Product information, instructions for use, medical reports, hospital discharge letters, technical manuals, press and media releases, websites, training materials, newsletters, documents for the marketing authorization of medicines, such as trial protocols, patient information leaflets and informed consent forms, legal documents such as contracts and non-disclosure agreements, operating instructions, notarized translations of certificates and other similar official documents. That’s just to mention a few examples of the kinds of texts that are relevant to translation, i.e. texts which are frequently translated in everyday practice.

This means that a great deal of knowledge is required for the production of professional quality translations. It goes without saying that no-one in the world – not even the most experienced and best educated translator – could translate all of these texts with exactly the same level of accuracy and identical professional results. It’s best to avoid self-styled language experts who tell you that they could translate anything AND everything. As the buzzword in the world of translation is – now more than ever – specialization!

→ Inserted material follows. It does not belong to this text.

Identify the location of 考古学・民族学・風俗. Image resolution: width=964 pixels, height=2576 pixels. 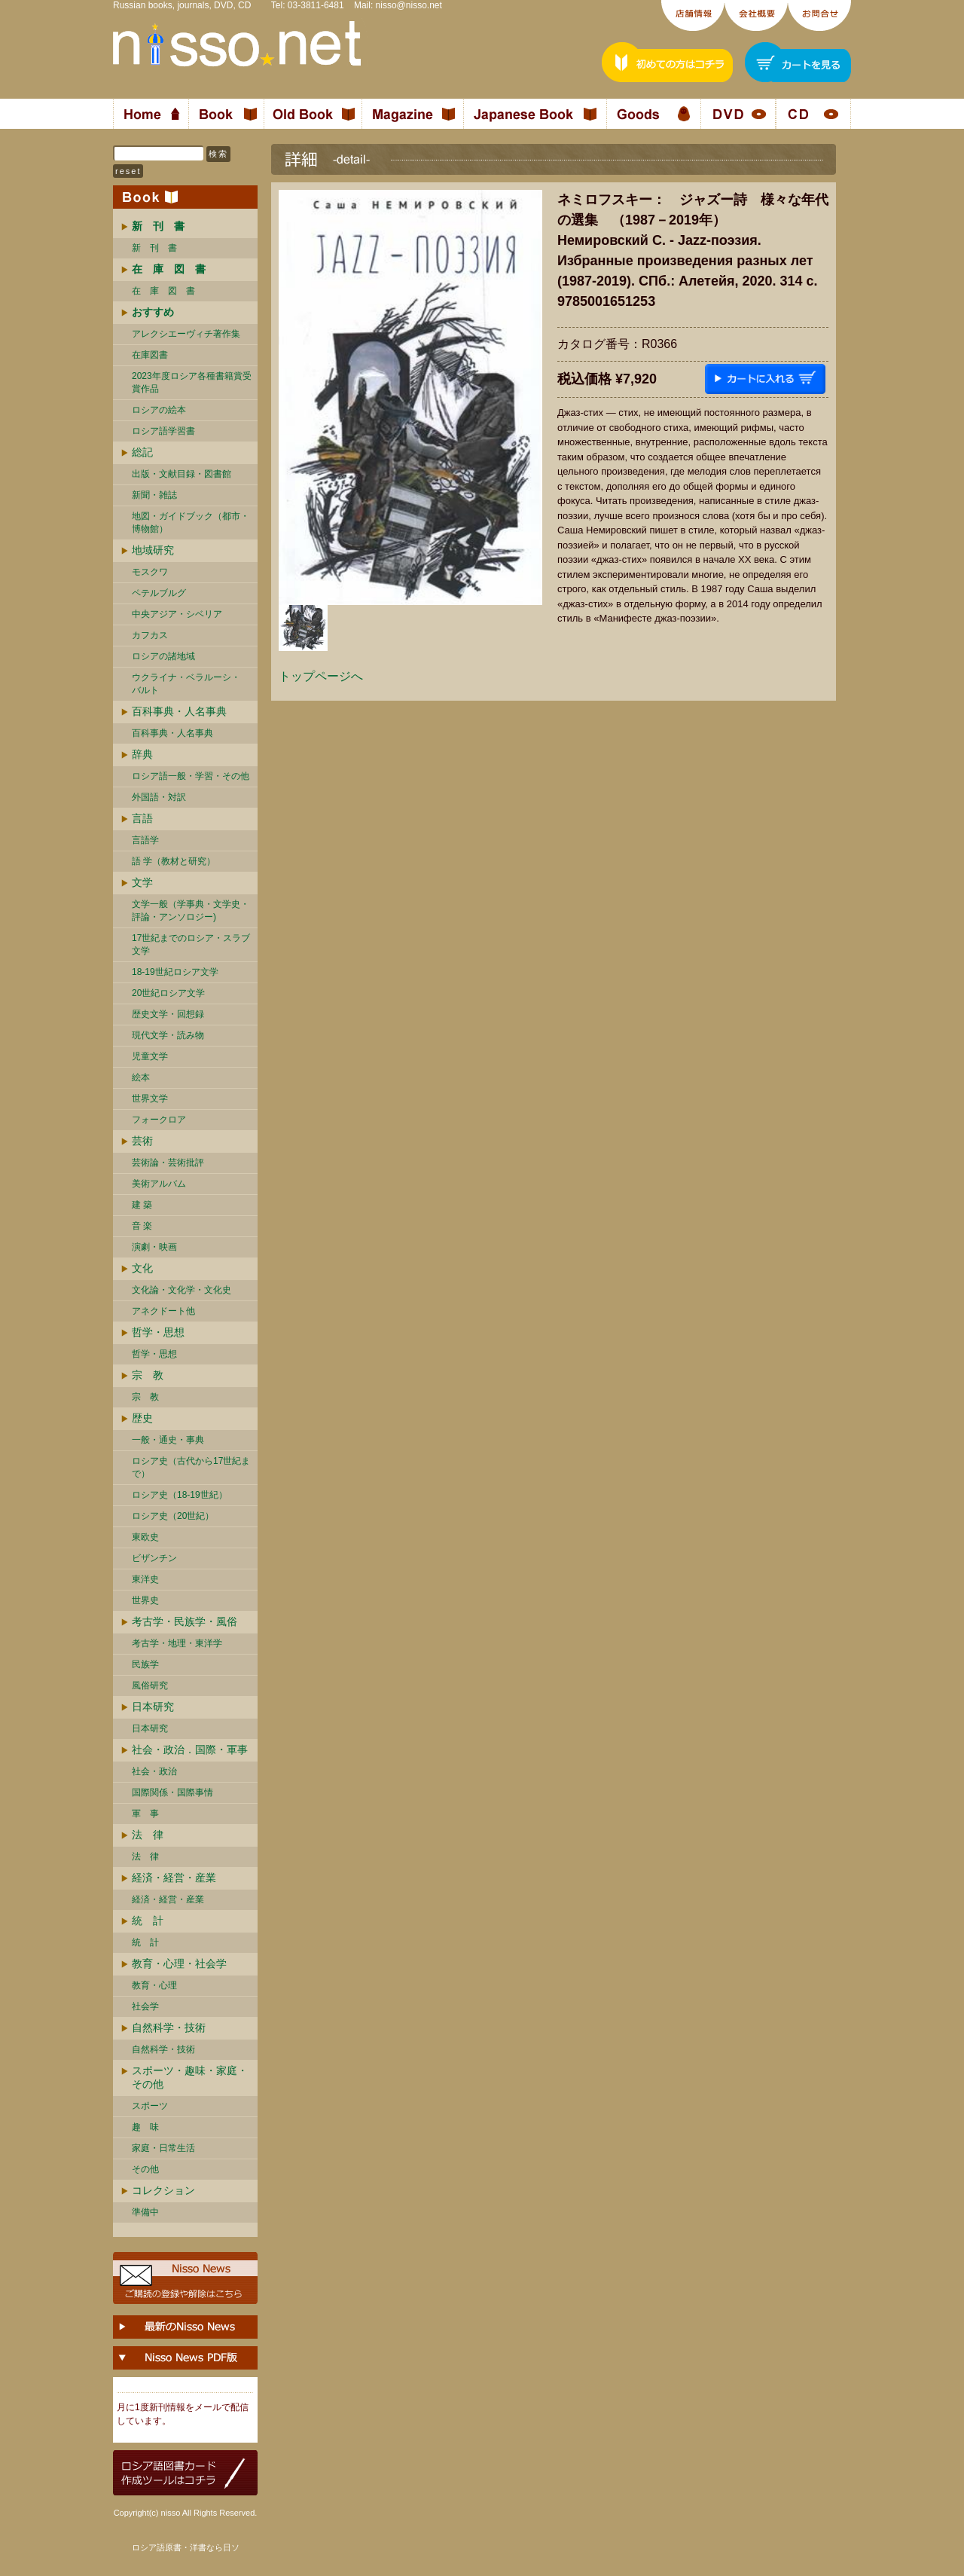 (184, 1621).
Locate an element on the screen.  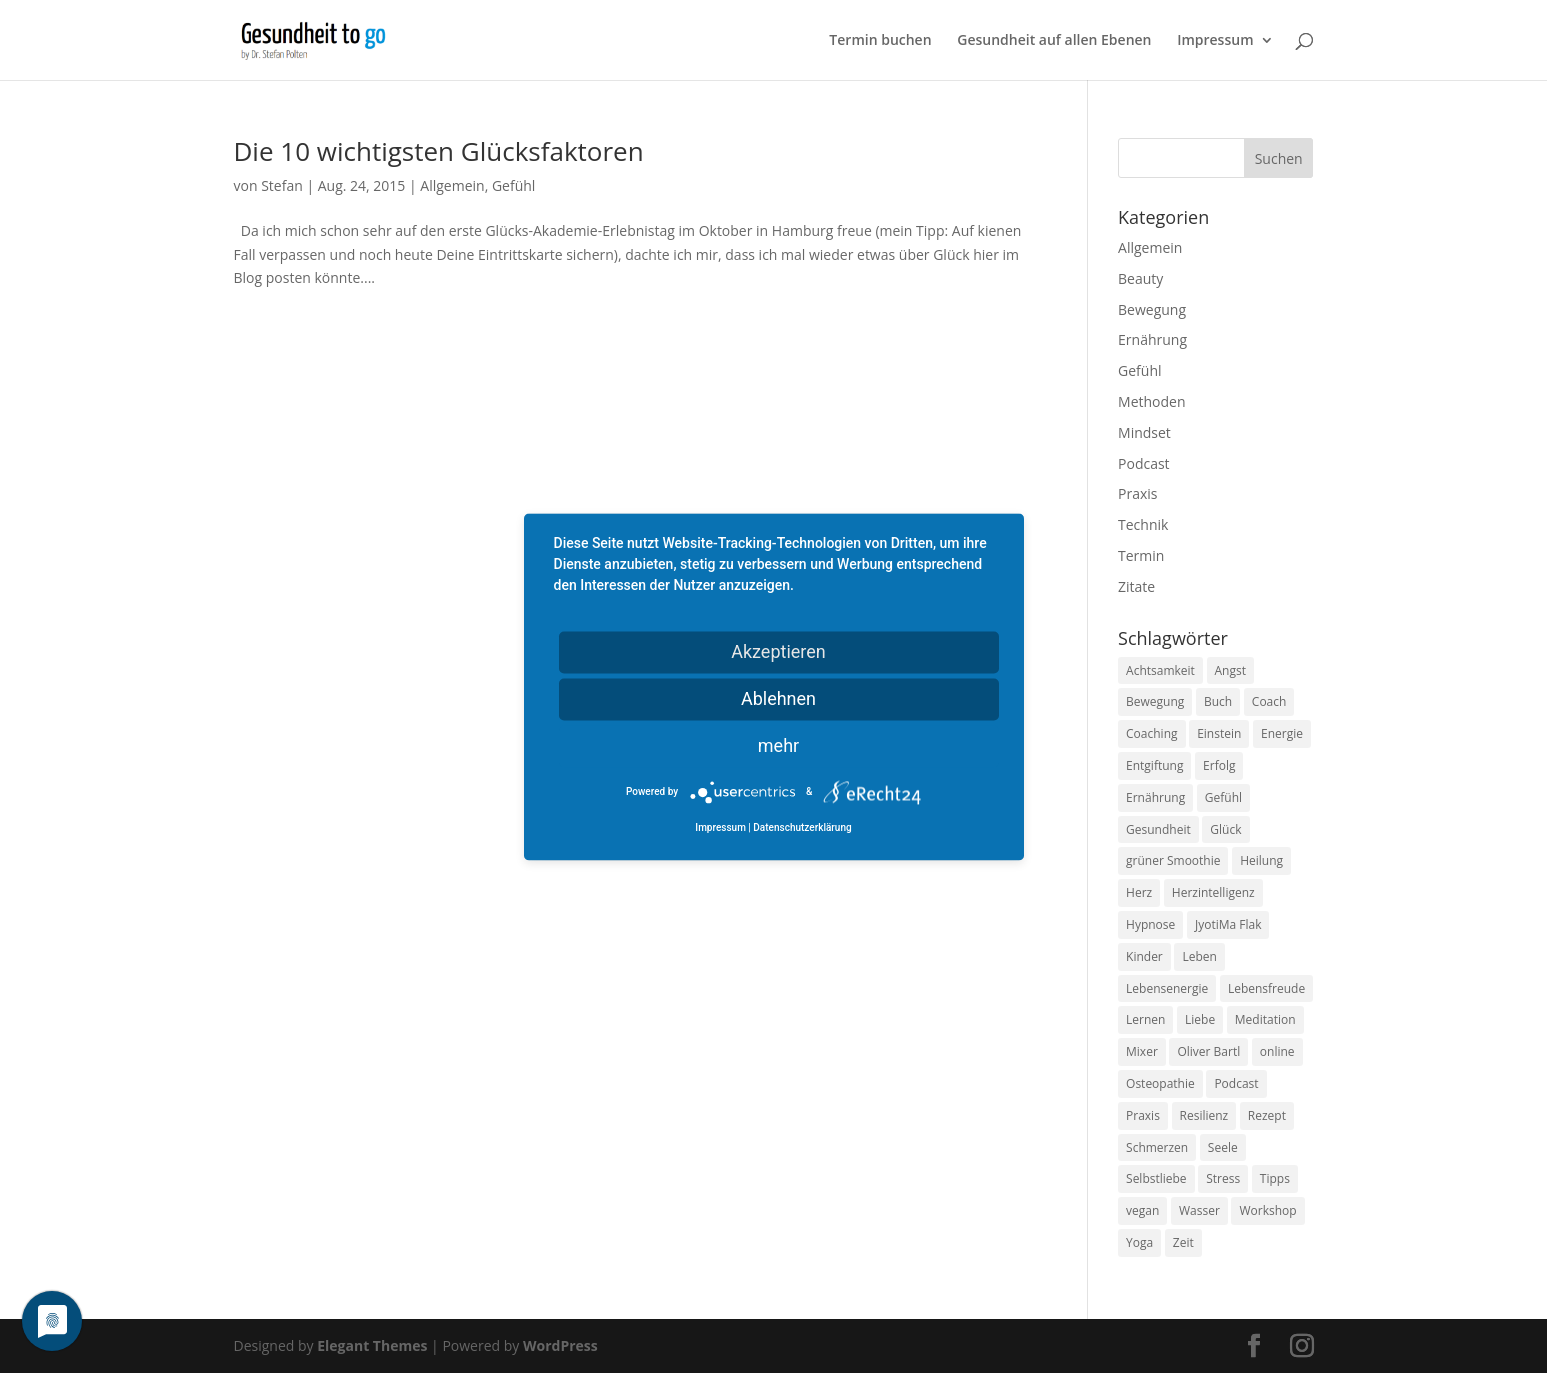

Does this mean we still also need highly specialized translators to translate what are called non-specialist texts, that is to say texts of a “general” nature? We’d say that it’s better to ask: What are general texts and is there really any such thing? We’d like to illustrate the point with two examples below.

Example 1

Little Venice
The clear water flowing through the Gerberau and Fischerau streets reflects the picturesque facades of the old houses and their flower-bedecked windows.
Quacking ducks drift in the shallow babbling streams while sparrows happily hop about the narrow cobblestone streets. Freiburg locals fondly call these idyllic narrow streets between Martinstor and Schwabentor “Klein Venedig” or “Little Venice”.

Do you also feel drawn by the power of these words and would you like to be able to explore Freiburg’s pretty streets right now? Creating precisely the same effect in the translation requires considerable feeling for both languages and an ability to craft fine turns of phrase. Certainly, not everyone can translate a text like this, it takes a real language expert, someone who is both a true artist with words and who has specialized in the translation of marketing texts or transcreation.

Example 2

Bibbeleskäs (Alsatian-style soft cheese with herbs), Brägele (fried potatoes), Bubespitzle (crispy potato fingers), Flädlesupp (pancake soup), Gallert (jelly), Herdäpfelstock (potato puree), Knöpfle (Swabian pasta buttons), Leberle (Baden-style sour liver), Metzelsupp (pork bouillon), Mistkratzerle (free range chicken), Riebelesupp (Riebele dumpling soup) and last, but not least Apfelküchle (apple fritters)!

If you don’t happen to be an expert in the cuisine of Baden-Württemberg, it’s unlikely that very much of what appears to be a menu will make any sense. A specialist translator would research each dish thoroughly and then translate/describe them so that anyone from outside the original target culture would be able to understand and, ideally, would also be keen to try these foods.

Our conclusion and a top tip

At medical language service we are convinced that every text needs its own specialist. Even if the text you would like to have translated seems straightforward to you, you should still place it in the right hands so that you get the best possible version of the translation. Producing an appropriate and well-crafted translation requires so much more than mere linguistic knowledge – cultural competence, research ability and an understanding of the conventions associated with different text types also play a significant role. Every translator can be proud of his or her own specific personal set of experiences and can thus call themselves true experts. And we can help you find just the right specialist for your text, which is likewise unique.